Regarding the grandparent's point of joining characters, my favorite has always been 火雞 (fire chicken) for turkey.

[1] Why Chinese Is So Damn Hard http://www.pinyin.info/readings/texts/moser.html

> my favorite has always been 火雞 (fire chicken) for turkey.

Turkeys are not native to Asia so it had to be added late to the language, which is why it doesn't make much sense.

The problem with Chinese is that when you have a new thing like turkeys you have to either create a new character, which then people have to memorize forever, or you have to string together sort-of related ideas into a compound word that has only some tangential relation to its parts. When you have thousands of words that are only somewhat related to their parts, the parts lose their meaning and become not much more than a really large and complicated alphabet.

Chinese was over-engineered to work great for maybe a few thousand words, but the world keeps getting bigger and bigger and every new thing makes the Chinese language worse.

This has been mitigated to a large degree by phones. Even pre-smartphone, they were used to look up difficult characters.

> To read an English newspaper you only need to learn 26 symbols.

Replace English with any other language using the latin alphabet and this doesn't hold up as there is no indication of meaning. For that matter, there's not a strong indication of pronunciation. I may know English and French but that doesn't help me understand Hungarian or Swedish.

I do not know Chinese but my understanding is those 3000 characters are not only glyphs, they are elements of meaning. Incidentally, that is the same order of magnitude of words one needs to know to read an English paper, with the difference that in English, there is a portion of the meaning that is encoded in grammar, ie. the relation & order of words. That a cognitive overhead we take for granted in our language system.

That's the point though. To learn Hungarian or Swedish, you'll have to learn the spoken language, and then reading and writing comes essentially for free.
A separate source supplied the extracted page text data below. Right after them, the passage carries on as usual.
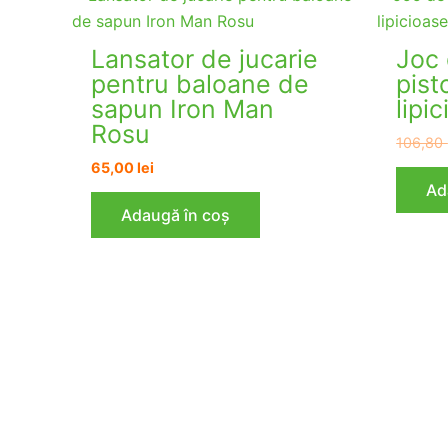
Lansator de jucarie
Joc 
pentru baloane de
pist
sapun Iron Man
lipi
Rosu
106,80
65,00
lei
Ad
Adaugă în coș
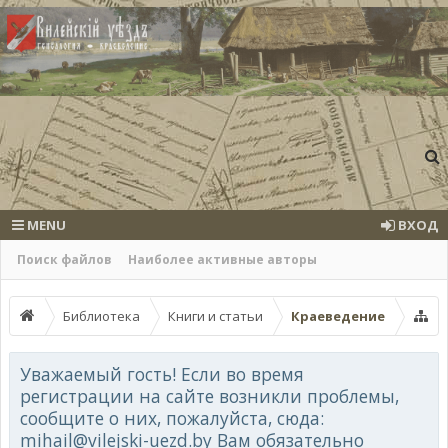
MENU
ВХОД
Поиск файлов
Наиболее активные авторы
Библиотека
Книги и статьи
Краеведение
Уважаемый гость! Если во время
регистрации на сайте возникли проблемы,
сообщите о них, пожалуйста, сюда:
mihail@vilejski-uezd.by Вам обязательно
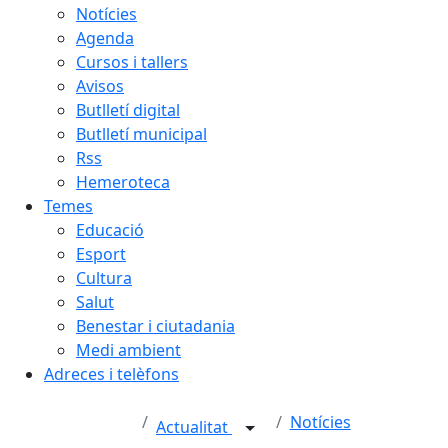
Notícies
Agenda
Cursos i tallers
Avisos
Butlletí digital
Butlletí municipal
Rss
Hemeroteca
Temes
Educació
Esport
Cultura
Salut
Benestar i ciutadania
Medi ambient
Adreces i telèfons
Notícies
Actualitat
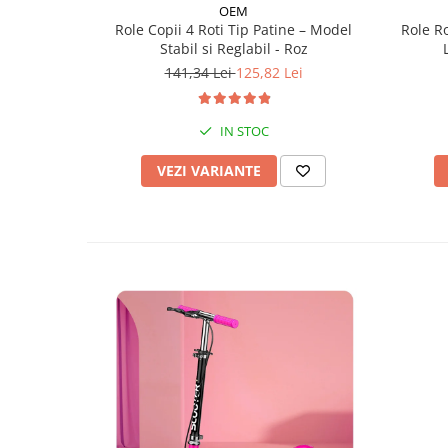
OEM
Role Copii 4 Roti Tip Patine – Model
Role Ro
Stabil si Reglabil - Roz
141,34 Lei
125,82 Lei
IN STOC
VEZI VARIANTE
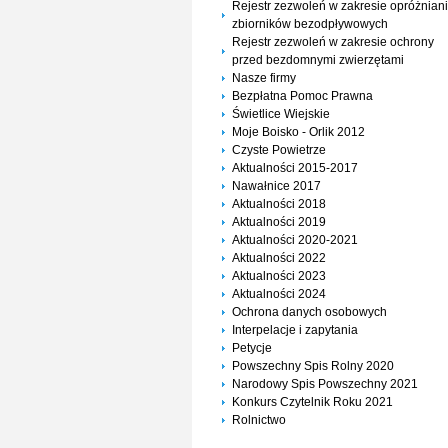
Rejestr zezwoleń w zakresie opróżnian
zbiorników bezodpływowych
Rejestr zezwoleń w zakresie ochrony
przed bezdomnymi zwierzętami
Nasze firmy
Bezpłatna Pomoc Prawna
Świetlice Wiejskie
Moje Boisko - Orlik 2012
Czyste Powietrze
Aktualności 2015-2017
Nawałnice 2017
Aktualności 2018
Aktualności 2019
Aktualności 2020-2021
Aktualności 2022
Aktualności 2023
Aktualności 2024
Ochrona danych osobowych
Interpelacje i zapytania
Petycje
Powszechny Spis Rolny 2020
Narodowy Spis Powszechny 2021
Konkurs Czytelnik Roku 2021
Rolnictwo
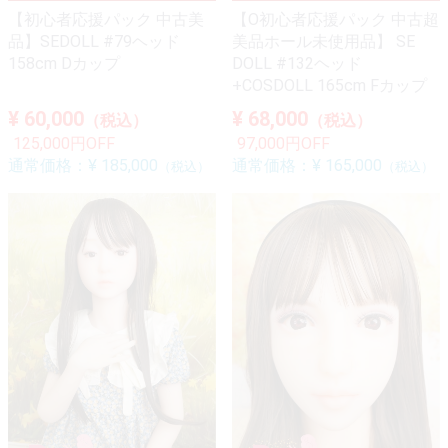
【初心者応援パック 中古美
【O初心者応援パック 中古超
品】SEDOLL #79ヘッド
美品ホール未使用品】 SE
158cm Dカップ
DOLL #132ヘッド
+COSDOLL 165cm Fカップ
¥ 60,000
¥ 68,000
（税込）
（税込）
125,000円OFF
97,000円OFF
通常価格：
¥ 185,000
通常価格：
¥ 165,000
（税込）
（税込）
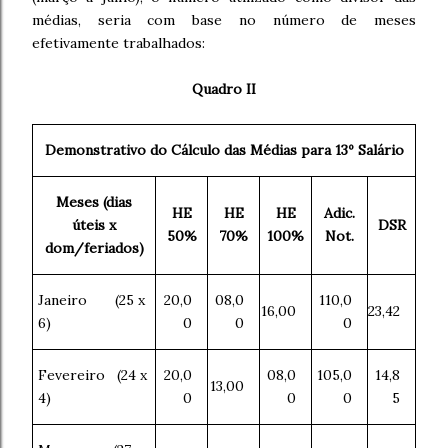
médias, seria com base no número de meses
efetivamente trabalhados:
Quadro II
Demonstrativo do Cálculo das Médias para 13º Salário
Meses (dias
HE
HE
HE
Adic.
úteis x
DSR
50%
70%
100%
Not.
dom/feriados)
Janeiro (25 x
20,0
08,0
110,0
16,00
23,42
6)
0
0
0
Fevereiro (24 x
20,0
08,0
105,0
14,8
13,00
4)
0
0
0
5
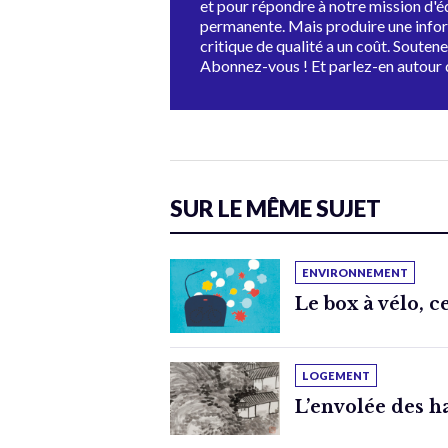
et pour répondre à notre mission d'
permanente. Mais produire une info
critique de qualité a un coût. Souten
Abonnez-vous ! Et parlez-en autour 
SUR LE MÊME SUJET
ENVIRONNEMENT
Le box à vélo, c
LOGEMENT
L’envolée des ha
In Chinese, you have to learn the spoken language, and then you have spend just as much time (if not more) to learn the written language.

Many Chinese characters do contain elements of meaning and elements of pronunciation, but that doesn't mean that you don't have to learn them.
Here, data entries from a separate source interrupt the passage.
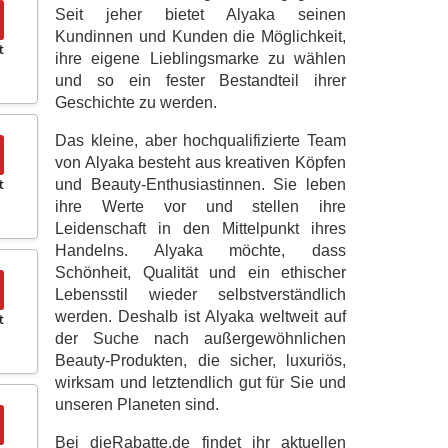
Seit jeher bietet Alyaka seinen
Kundinnen und Kunden die Möglichkeit,
t
ihre eigene Lieblingsmarke zu wählen
und so ein fester Bestandteil ihrer
Geschichte zu werden.
Das kleine, aber hochqualifizierte Team
von Alyaka besteht aus kreativen Köpfen
und Beauty-Enthusiastinnen. Sie leben
t
ihre Werte vor und stellen ihre
Leidenschaft in den Mittelpunkt ihres
Handelns. Alyaka möchte, dass
Schönheit, Qualität und ein ethischer
Lebensstil wieder selbstverständlich
werden. Deshalb ist Alyaka weltweit auf
t
der Suche nach außergewöhnlichen
Beauty-Produkten, die sicher, luxuriös,
wirksam und letztendlich gut für Sie und
unseren Planeten sind.
Bei dieRabatte.de findet ihr aktuellen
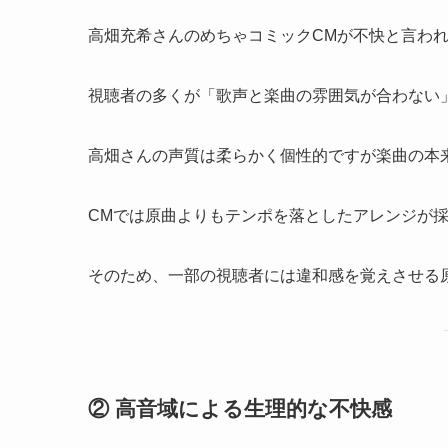
高畑充希さんのめちゃコミックCMが不快と言わ
視聴者の多くが「歌声と楽曲の雰囲気が合わない
高畑さんの声質は柔らかく個性的ですが楽曲の本
CMでは原曲よりもテンポを落としたアレンジが
そのため、一部の視聴者には違和感を覚えさせる
② 高音域による生理的な不快感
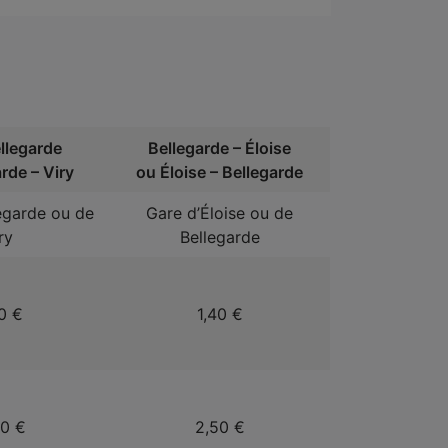
ellegarde
Bellegarde – Éloise
rde – Viry
ou Éloise – Bellegarde
egarde ou de
Gare d’Éloise ou de
ry
Bellegarde
0 €
1,40 €
00 €
2,50 €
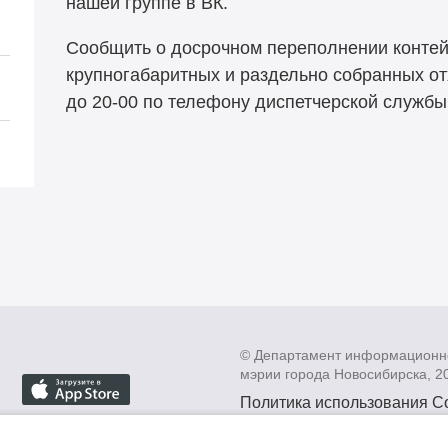
нашей группе в ВК.
Сообщить о досрочном переполнении контейн
крупногабаритных и раздельно собранных от
до 20-00 по телефону диспетчерской службы:
© Департамент информационн
мэрии города Новосибирска, 2
Политика использования C
Политика по обработке пе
"Dilapidated" contains elements of its meaning in the root lapis = stone, but you'd be hard pressed to deduce the meaning from it.

English has 52 characters including both cases. Moreover, the ways in which these are combined to form words are highly inconsistent and idiosyncratic.

Chinese characters are made by combining 214 radicals, and most of the characters are written by combining two of these. Most words are created by combining two such characters. It's not really that much more difficult than remembering how to spell an English word.

程序 means program. 程序员 builds on this, not the individual parts of the constituent words.

Chinese is actually a very logical language. The writing system is arguably more complicated than it needs to be (see Victor Mair and his quixotic crusade for romanization), but it conceals a language with very flexible morphemes and simple grammar. I recently had to translate 照顾着 and 被照顾着 for an app, and I had a hard time coming up with concise and decent translations that mirrored the simple relational antonymity of the Chinese.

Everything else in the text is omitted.